• _TASK ITEM_:
Set down the records exactly as they stand, except for any pictures, which you should omit.

• _DATASET EXTRACT_:
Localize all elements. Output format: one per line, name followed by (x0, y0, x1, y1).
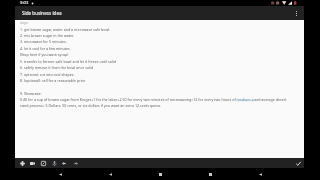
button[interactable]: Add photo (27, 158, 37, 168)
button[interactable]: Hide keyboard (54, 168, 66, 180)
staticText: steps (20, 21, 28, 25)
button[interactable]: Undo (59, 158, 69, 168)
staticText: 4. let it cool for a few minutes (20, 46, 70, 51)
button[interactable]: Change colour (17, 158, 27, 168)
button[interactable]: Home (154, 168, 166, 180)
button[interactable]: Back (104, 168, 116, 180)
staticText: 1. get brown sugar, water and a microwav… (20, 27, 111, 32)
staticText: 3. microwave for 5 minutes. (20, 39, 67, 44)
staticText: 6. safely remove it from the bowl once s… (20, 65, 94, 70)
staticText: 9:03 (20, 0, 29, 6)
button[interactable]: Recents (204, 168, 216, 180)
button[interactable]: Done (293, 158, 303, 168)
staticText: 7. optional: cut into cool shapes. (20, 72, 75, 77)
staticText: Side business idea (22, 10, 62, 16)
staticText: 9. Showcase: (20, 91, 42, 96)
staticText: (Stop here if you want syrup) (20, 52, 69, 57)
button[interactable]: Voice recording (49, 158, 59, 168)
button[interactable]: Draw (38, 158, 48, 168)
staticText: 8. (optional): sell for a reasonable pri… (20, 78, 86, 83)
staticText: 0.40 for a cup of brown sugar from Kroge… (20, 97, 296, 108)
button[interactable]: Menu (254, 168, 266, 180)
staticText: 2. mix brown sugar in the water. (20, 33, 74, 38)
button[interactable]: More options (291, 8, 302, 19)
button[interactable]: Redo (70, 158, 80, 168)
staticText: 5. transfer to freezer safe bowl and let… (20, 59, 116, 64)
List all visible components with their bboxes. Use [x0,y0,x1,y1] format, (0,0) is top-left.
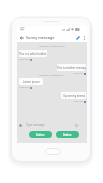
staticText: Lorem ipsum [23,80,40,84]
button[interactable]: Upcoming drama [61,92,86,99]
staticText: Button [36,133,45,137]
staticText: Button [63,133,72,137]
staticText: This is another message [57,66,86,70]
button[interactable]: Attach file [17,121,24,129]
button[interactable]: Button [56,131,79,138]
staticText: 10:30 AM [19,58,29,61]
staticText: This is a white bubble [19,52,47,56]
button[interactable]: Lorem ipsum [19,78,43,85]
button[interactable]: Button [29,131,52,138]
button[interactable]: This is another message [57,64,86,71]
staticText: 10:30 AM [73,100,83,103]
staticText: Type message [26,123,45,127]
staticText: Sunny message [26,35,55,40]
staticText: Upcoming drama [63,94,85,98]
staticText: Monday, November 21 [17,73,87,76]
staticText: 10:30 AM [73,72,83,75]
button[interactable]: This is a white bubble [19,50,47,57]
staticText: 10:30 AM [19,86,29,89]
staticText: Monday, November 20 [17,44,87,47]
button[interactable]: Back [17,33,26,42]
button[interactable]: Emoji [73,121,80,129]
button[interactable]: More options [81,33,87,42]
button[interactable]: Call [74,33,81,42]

• _OUTPUT_:
Localize all elements. Output format: one per line, name followed by (x0, y0, x1, y1).
button[interactable]: Add photo (27, 158, 37, 168)
button[interactable]: Hide keyboard (54, 168, 66, 180)
staticText: steps (20, 21, 28, 25)
button[interactable]: Undo (59, 158, 69, 168)
staticText: 4. let it cool for a few minutes (20, 46, 70, 51)
button[interactable]: Change colour (17, 158, 27, 168)
button[interactable]: Home (154, 168, 166, 180)
button[interactable]: Back (104, 168, 116, 180)
staticText: 1. get brown sugar, water and a microwav… (20, 27, 111, 32)
staticText: 3. microwave for 5 minutes. (20, 39, 67, 44)
staticText: 6. safely remove it from the bowl once s… (20, 65, 94, 70)
staticText: 9:03 (20, 0, 29, 6)
button[interactable]: Recents (204, 168, 216, 180)
button[interactable]: Done (293, 158, 303, 168)
staticText: 7. optional: cut into cool shapes. (20, 72, 75, 77)
staticText: Side business idea (22, 10, 62, 16)
staticText: 9. Showcase: (20, 91, 42, 96)
staticText: (Stop here if you want syrup) (20, 52, 69, 57)
button[interactable]: Voice recording (49, 158, 59, 168)
button[interactable]: Draw (38, 158, 48, 168)
staticText: 8. (optional): sell for a reasonable pri… (20, 78, 86, 83)
staticText: 0.40 for a cup of brown sugar from Kroge… (20, 97, 296, 108)
button[interactable]: Menu (254, 168, 266, 180)
staticText: 2. mix brown sugar in the water. (20, 33, 74, 38)
button[interactable]: More options (291, 8, 302, 19)
button[interactable]: Redo (70, 158, 80, 168)
staticText: 5. transfer to freezer safe bowl and let… (20, 59, 116, 64)
List all visible components with their bboxes. Use [x0,y0,x1,y1] format, (0,0) is top-left.
staticText: Lorem ipsum [23,80,40,84]
button[interactable]: Upcoming drama [61,92,86,99]
staticText: Button [36,133,45,137]
staticText: Button [63,133,72,137]
staticText: This is another message [57,66,86,70]
button[interactable]: Attach file [17,121,24,129]
button[interactable]: Button [56,131,79,138]
staticText: 10:30 AM [19,58,29,61]
staticText: This is a white bubble [19,52,47,56]
button[interactable]: Lorem ipsum [19,78,43,85]
button[interactable]: Button [29,131,52,138]
button[interactable]: This is another message [57,64,86,71]
staticText: 10:30 AM [73,100,83,103]
staticText: Type message [26,123,45,127]
staticText: Sunny message [26,35,55,40]
staticText: Upcoming drama [63,94,85,98]
staticText: Monday, November 21 [17,73,87,76]
staticText: 10:30 AM [73,72,83,75]
button[interactable]: This is a white bubble [19,50,47,57]
staticText: 10:30 AM [19,86,29,89]
staticText: Monday, November 20 [17,44,87,47]
button[interactable]: Back [17,33,26,42]
button[interactable]: Emoji [73,121,80,129]
button[interactable]: More options [81,33,87,42]
button[interactable]: Call [74,33,81,42]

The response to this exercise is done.